Aksi Humanis Polsek Sukodadi dalam Menangani Pasangan Suami Istri yang Mengemis
Beberapa waktu lalu, sebuah kejadian yang menarik perhatian masyarakat terjadi di kawasan pertokoan Kecamatan Sukodadi, Kabupaten Lamongan. Seorang pasangan suami istri asal Surabaya kedapatan meminta-minta di area publik dengan membawa dua anak kecil. Tindakan mereka sempat membuat pengunjung merasa tidak nyaman, namun penanganan yang dilakukan oleh jajaran Polsek Sukodadi justru menjadi cerita yang menyentuh hati.
Modus yang Digunakan oleh Pasangan Suami Istri
Sang istri, yang diketahui berinisial S (23 tahun), melakukan aksinya dengan mengemis di depan swalayan sambil membawa dua balita. Tujuan utamanya adalah untuk memancing simpati dan rasa iba dari para pengunjung. Di sisi lain, sang suami, R (24 tahun), menunggu di warung kopi yang berada tidak jauh dari lokasi. Dengan modus ini, mereka berharap bisa mendapatkan sedikit uang dari orang-orang yang melihat kondisi mereka.

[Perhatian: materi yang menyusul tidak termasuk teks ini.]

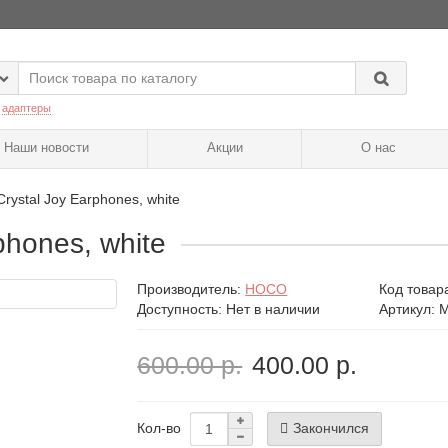
:
адаптеры
Наши новости
Акции
О нас
rystal Joy Earphones, white
phones, white
Производитель:
HOCO
Код товар
Доступность: Нет в наличии
Артикул: M
600.00 р.
400.00 р.
Закончился
Кол-во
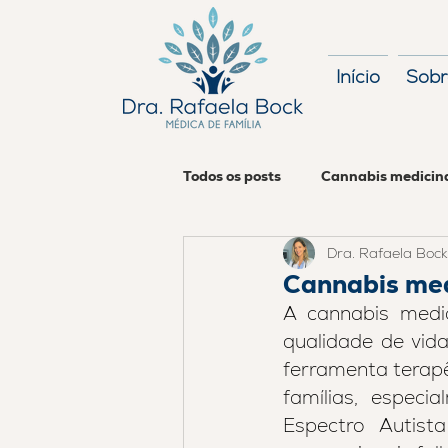
Início
Sobr
Todos os posts
Cannabis medicin
Dra. Rafaela Bock
Cannabis med
A cannabis medi
qualidade de vida
ferramenta terap
famílias, espec
Espectro Autist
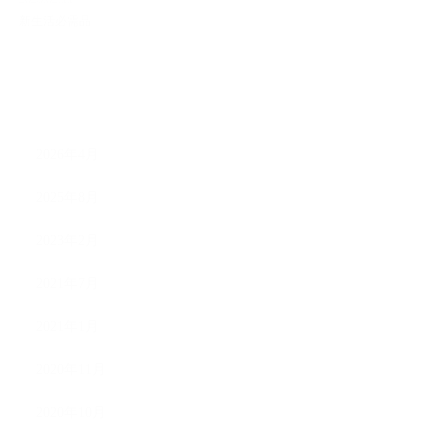
新生活必需品
ARCHIVE
2026年4月
2025年8月
2023年2月
2021年7月
2021年1月
2020年11月
2020年10月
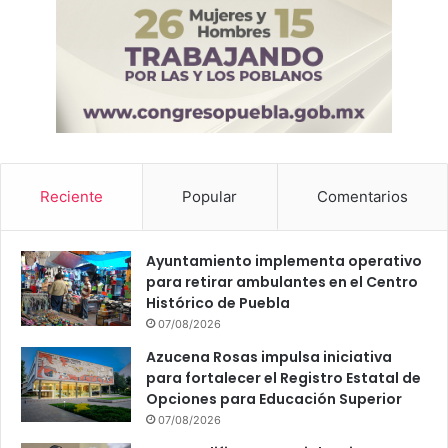
p
o
L
A
T
A
M
C
o
Reciente
Popular
Comentarios
n
g
r
Ayuntamiento implementa operativo
e
para retirar ambulantes en el Centro
s
Histórico de Puebla
s
07/08/2026
Azucena Rosas impulsa iniciativa
para fortalecer el Registro Estatal de
Opciones para Educación Superior
07/08/2026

Penanganan oleh Polsek Sukodadi
Ketika menerima laporan dari masyarakat melalui Layanan Polisi 110, anggota Polsek Sukodadi langsung bertindak cepat. Mereka segera datang ke lokasi untuk melakukan pemeriksaan lebih lanjut. Setelah tiba di tempat kejadian, petugas menemukan bahwa selain sang istri dan anak-anaknya, sang suami juga berada di sekitaran area tersebut.

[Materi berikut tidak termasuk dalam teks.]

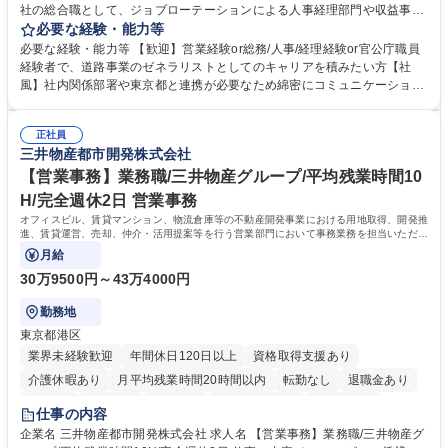
社の総合職として、ジョブローテーションによる人事経理部門や収益事業
等のフロント部門の部署等幅広い部署での業務をお任せいたします。研修
必要な経験・能力等
制度やキャリア支援が充実しております！ ※下記業務詳細 【業務詳細】■
必要な経験・能力等 【歓迎】営業経験or総務/人事/経理経験or官公庁職員
管理部門：広報、人事、経理など当公社の運営に係る管理業務 ■収益部
経験者で、道路事業のゼネラリストとしてのキャリアを積みたい方【社
門：駐車場の新規開拓、管理運営、新宿駅西口広場の「イベントコーナ
風】社内関係部署や東京都と連携が必要なため綿密にコミュニケーション
ー」などの管理運営 ■道路部門：整備の急がれる骨格幹線道路や木造住宅
を図っています。 【業務の魅力】■幅広く携われる：総合職（事務）で
密集地域の特定整備路線の用地取得、道路に関する普及啓発事業、都内の
は、駐車場の管理運営や道路用地の取得、公益財団法人の中枢を担う管理
道路施設や道路工事現場の見学ツアー事業 ※入社後は上記いずれかの部門
正社員
部門など多岐に渡る業務を経験できます。 ■様々なプロジェクト：駐車場
三井物産都市開発株式会社
へ配属。※業務内容変更の範囲：会社の定める業務 募集職種 【都庁グル
事業の他、新宿駅西口広場内に設置された照明を兼ねた広告「ブライトサ
ープ】総合職（事務）◇残業月平均9時間未満／有給年平均16日取得
イン」の管理運営を行うなど、事業収益を生み出す活動を積極的に行って
【営業事務】業務職/三井物産グループ/平均残業時間10
います。 学歴・資格 学歴：大学院 大学 高専 短大 専修学校 高校 語学力：
H/完全週休2日 営業事務
資格：
オフィスビル、賃貸マンション、物流倉庫等の不動産開発事業における用地取得、開発推
進、賃貸運営、売却、仲介・活用提案等を行う営業部門において事務業務を担当いただき
ます。
月給
30万9500円～43万4000円
勤務地
東京都港区
業界未経験歓迎
年間休日120日以上
資格取得支援あり
介護休暇あり
月平均残業時間20時間以内
転勤なし
退職金あり
在宅OK
賞与あり
育休あり
完全週休2日制
交通費支給
仕事の内容
駅近5分以内
土日祝休み
寮・社宅あり
企業名 三井物産都市開発株式会社 求人名 【営業事務】業務職/三井物産グ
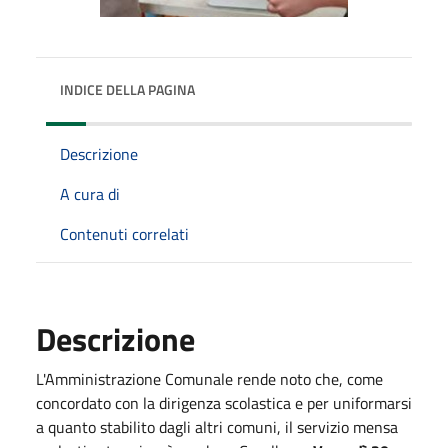
INDICE DELLA PAGINA
Descrizione
A cura di
Contenuti correlati
Descrizione
L'Amministrazione Comunale rende noto che, come
concordato con la dirigenza scolastica e per uniformarsi
a quanto stabilito dagli altri comuni, il servizio mensa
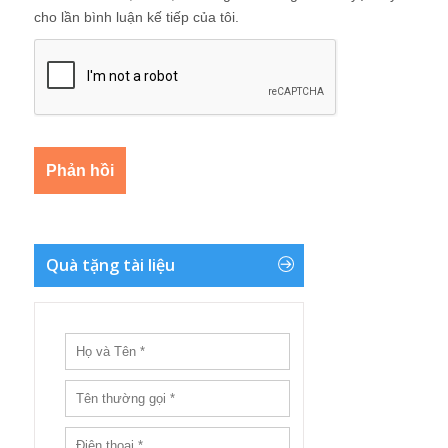
cho lần bình luận kế tiếp của tôi.
Quà tặng tài liệu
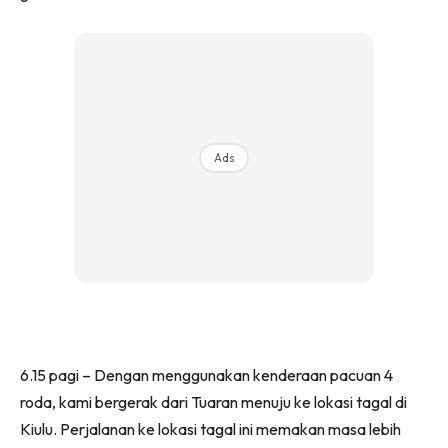
Ads
6.15 pagi – Dengan menggunakan kenderaan pacuan 4
roda, kami bergerak dari Tuaran menuju ke lokasi tagal di
Kiulu. Perjalanan ke lokasi tagal ini memakan masa lebih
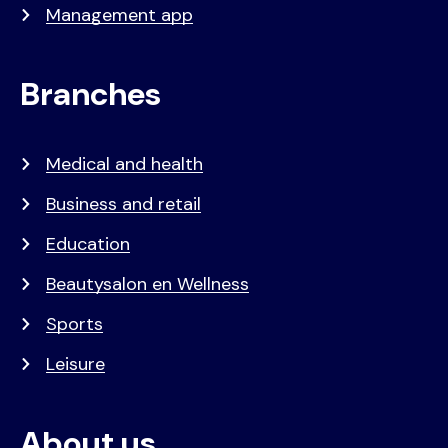
Management app
Branches
Medical and health
Business and retail
Education
Beautysalon en Wellness
Sports
Leisure
About us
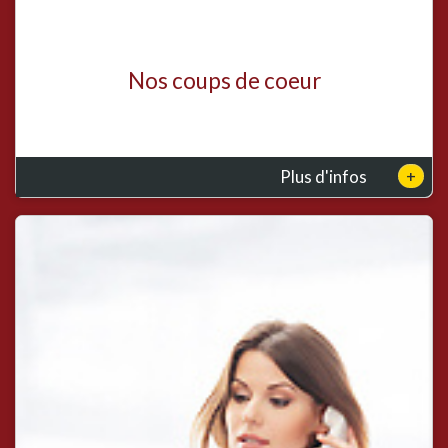
Nos coups de coeur
+
Plus d'infos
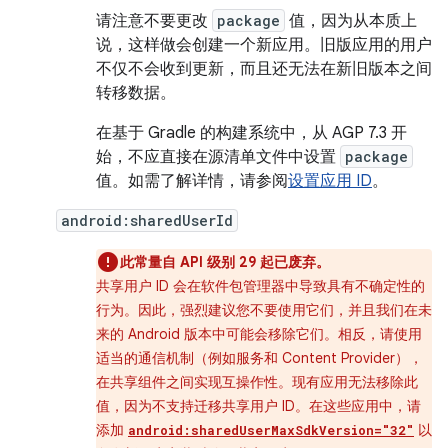
请注意不要更改
package
值，因为从本质上
说，这样做会创建一个新应用。旧版应用的用户
不仅不会收到更新，而且还无法在新旧版本之间
转移数据。
在基于 Gradle 的构建系统中，从 AGP 7.3 开
始，不应直接在源清单文件中设置
package
值。如需了解详情，请参阅
设置应用 ID
。
android:sharedUserId
此常量自 API 级别 29 起已废弃。
共享用户 ID 会在软件包管理器中导致具有不确定性的
行为。因此，强烈建议您不要使用它们，并且我们在未
来的 Android 版本中可能会移除它们。相反，请使用
适当的通信机制（例如服务和 Content Provider），
在共享组件之间实现互操作性。现有应用无法移除此
值，因为不支持迁移共享用户 ID。在这些应用中，请
添加
以
android:sharedUserMaxSdkVersion="32"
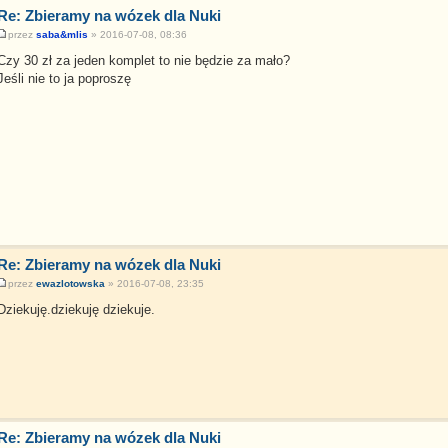
Re: Zbieramy na wózek dla Nuki
przez
saba&mlis
» 2016-07-08, 08:36
Czy 30 zł za jeden komplet to nie będzie za mało?
Jeśli nie to ja poproszę
Re: Zbieramy na wózek dla Nuki
przez
ewazlotowska
» 2016-07-08, 23:35
Dziekuję.dziekuję dziekuje.
Re: Zbieramy na wózek dla Nuki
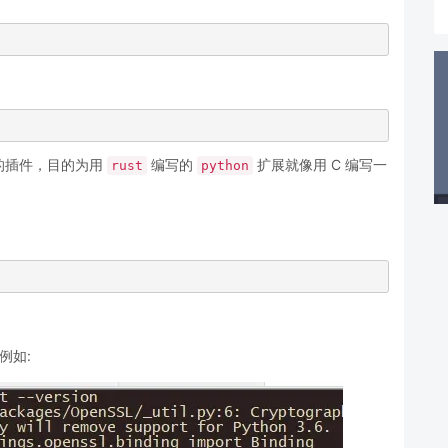
的插件，目的为用
编写的
扩展就像用 C 编写一
rust
python
例如:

Berdasarkan hasil pendataan, pasangan suami istri tersebut merupakan warga Kecamatan Semampir, Kota Surabaya. Mereka biasa bekerja sebagai pengamen jalanan. Saat itu, mereka sudah tinggal di wilayah Sukodadi selama kurang lebih tiga hari.
Pendekatan Humanis dari Pihak Kepolisian
Meskipun tindakan mereka melanggar ketertiban umum, polisi tidak langsung menindak secara represif. Justru, mereka memberikan imbauan secara persuasif dan mendalam. Petugas menegaskan agar pasangan tersebut tidak lagi meminta-minta di area publik, terutama dengan melibatkan anak-anak kecil yang dapat membahayakan dan mengganggu lingkungan sekitar.
Mengetahui kondisi mereka yang kehabisan ongkos, pihak kepolisian berinisiatif untuk membantu membiayai kepulangan mereka. Anggota Polsek Sukodadi kemudian mengawal pasangan suami istri bersama kedua anaknya menuju halte di depan Plaza Lamongan. Dari sana, mereka menggunakan transportasi umum untuk kembali ke Kota Surabaya.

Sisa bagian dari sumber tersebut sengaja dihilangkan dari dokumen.